::: RECORDED INFORMATION :::
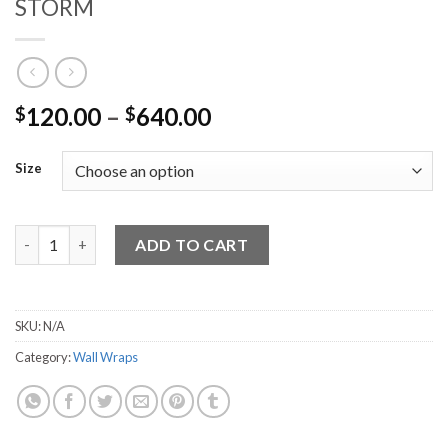
STORM
120.00
–
640.00
$
$
Size
STORM quantity
ADD TO CART
SKU:
N/A
Category:
Wall Wraps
:::
- PROBLEM DESCRIPTION -
Transcribe every entry exactly, leaving out the pictures.

- SOLUTION -
STORM
120.00
–
640.00
$
$
Size
STORM quantity
ADD TO CART
SKU:
N/A
Category:
Wall Wraps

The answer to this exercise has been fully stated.